* _TASK TO COMPLETE_: Please find every line in the entries below that contains the string "ganz", and copy it.

━━ PROVIDED DATA ━━

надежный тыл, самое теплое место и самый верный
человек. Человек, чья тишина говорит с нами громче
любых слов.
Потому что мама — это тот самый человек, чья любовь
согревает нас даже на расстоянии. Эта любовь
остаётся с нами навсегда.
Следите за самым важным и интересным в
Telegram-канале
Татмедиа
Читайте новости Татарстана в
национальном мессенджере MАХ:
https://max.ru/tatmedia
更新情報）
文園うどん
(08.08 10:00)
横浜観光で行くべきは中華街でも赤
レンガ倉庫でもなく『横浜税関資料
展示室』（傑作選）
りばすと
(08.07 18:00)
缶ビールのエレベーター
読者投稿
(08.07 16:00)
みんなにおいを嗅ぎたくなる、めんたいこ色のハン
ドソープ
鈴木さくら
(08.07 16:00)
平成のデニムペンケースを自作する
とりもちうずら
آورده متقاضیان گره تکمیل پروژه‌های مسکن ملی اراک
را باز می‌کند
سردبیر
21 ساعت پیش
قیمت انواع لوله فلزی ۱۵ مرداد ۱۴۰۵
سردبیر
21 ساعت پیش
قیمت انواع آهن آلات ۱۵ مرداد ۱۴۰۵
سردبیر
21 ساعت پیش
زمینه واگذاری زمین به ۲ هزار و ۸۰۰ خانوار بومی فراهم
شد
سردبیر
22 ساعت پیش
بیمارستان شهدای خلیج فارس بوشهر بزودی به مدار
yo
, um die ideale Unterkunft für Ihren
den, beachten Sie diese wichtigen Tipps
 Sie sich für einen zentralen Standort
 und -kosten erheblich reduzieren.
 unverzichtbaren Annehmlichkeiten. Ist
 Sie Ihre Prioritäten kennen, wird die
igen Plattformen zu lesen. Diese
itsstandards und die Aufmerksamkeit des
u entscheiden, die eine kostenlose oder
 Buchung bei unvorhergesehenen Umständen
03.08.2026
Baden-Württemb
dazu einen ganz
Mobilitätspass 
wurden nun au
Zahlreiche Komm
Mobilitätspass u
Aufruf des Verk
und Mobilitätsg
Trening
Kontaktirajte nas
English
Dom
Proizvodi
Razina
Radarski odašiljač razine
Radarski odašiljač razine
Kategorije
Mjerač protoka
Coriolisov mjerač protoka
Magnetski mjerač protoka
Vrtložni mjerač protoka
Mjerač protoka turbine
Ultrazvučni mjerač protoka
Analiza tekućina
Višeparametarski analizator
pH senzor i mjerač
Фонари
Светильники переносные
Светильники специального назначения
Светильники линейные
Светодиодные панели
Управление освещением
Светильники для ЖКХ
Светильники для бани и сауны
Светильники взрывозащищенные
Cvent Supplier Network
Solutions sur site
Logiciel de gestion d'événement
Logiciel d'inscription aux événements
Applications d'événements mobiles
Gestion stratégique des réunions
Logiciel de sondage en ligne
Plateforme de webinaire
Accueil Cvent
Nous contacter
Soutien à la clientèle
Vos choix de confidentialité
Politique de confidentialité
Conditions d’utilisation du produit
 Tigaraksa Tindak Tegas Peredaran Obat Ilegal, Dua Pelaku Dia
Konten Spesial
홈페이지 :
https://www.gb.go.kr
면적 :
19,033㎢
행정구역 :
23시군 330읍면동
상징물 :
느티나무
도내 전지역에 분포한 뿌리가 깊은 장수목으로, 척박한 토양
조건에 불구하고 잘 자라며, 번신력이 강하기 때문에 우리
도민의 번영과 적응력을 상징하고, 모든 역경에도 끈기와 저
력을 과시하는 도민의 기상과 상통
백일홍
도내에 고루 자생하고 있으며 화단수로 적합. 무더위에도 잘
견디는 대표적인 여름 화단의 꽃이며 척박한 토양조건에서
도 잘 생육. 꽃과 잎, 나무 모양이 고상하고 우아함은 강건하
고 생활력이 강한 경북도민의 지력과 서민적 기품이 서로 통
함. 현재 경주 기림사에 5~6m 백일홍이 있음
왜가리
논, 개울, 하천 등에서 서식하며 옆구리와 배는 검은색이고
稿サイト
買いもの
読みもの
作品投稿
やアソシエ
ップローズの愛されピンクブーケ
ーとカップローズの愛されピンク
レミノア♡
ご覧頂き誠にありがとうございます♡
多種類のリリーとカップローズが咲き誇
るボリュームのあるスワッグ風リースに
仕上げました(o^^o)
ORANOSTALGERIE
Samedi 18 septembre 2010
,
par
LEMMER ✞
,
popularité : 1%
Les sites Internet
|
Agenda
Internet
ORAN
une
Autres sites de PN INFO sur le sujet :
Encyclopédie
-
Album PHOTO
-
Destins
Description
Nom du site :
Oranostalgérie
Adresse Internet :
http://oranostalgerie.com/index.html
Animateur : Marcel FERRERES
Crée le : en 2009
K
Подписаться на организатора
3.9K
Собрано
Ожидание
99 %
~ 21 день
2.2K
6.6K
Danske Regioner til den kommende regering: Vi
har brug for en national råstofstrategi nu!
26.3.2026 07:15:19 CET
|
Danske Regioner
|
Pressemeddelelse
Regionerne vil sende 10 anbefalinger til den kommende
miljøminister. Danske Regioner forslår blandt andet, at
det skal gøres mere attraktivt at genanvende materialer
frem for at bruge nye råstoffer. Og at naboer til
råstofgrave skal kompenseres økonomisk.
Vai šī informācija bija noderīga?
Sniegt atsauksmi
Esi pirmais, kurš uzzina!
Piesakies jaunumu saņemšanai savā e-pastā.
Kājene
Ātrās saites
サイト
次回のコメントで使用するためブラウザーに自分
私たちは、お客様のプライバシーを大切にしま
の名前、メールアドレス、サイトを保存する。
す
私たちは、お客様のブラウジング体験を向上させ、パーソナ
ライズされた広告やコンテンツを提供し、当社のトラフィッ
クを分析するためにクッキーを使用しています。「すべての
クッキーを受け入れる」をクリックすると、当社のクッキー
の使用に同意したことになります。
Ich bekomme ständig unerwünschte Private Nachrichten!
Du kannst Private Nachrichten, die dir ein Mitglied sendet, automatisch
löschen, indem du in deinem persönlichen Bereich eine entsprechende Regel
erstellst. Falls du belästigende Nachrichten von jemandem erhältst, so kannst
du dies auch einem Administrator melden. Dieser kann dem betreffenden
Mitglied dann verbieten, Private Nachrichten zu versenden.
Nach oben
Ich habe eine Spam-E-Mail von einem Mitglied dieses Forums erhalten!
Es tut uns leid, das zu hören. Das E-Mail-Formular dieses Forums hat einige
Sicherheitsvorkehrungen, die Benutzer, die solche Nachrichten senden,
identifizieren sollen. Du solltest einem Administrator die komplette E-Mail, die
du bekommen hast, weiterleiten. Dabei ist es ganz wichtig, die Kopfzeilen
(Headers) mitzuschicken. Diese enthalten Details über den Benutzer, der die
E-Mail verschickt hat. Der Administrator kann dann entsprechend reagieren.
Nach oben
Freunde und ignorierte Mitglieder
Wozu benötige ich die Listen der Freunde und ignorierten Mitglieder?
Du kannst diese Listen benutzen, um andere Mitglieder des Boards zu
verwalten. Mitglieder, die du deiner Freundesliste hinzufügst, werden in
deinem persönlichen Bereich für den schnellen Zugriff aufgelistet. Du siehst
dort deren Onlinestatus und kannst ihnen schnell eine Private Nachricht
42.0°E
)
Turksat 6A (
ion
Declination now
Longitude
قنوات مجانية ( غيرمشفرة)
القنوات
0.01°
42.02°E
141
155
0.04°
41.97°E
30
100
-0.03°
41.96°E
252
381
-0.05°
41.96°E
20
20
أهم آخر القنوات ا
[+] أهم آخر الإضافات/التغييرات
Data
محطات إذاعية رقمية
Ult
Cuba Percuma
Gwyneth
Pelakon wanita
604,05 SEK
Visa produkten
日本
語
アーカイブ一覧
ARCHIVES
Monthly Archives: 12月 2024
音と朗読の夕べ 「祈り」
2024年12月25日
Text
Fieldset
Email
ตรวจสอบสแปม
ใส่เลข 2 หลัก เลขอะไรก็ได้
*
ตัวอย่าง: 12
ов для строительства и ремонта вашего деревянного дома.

━━━

* _SOLUTION_:
dazu einen ganz
du bekommen hast, weiterleiten. Dabei ist es ganz wichtig, die Kopfzeilen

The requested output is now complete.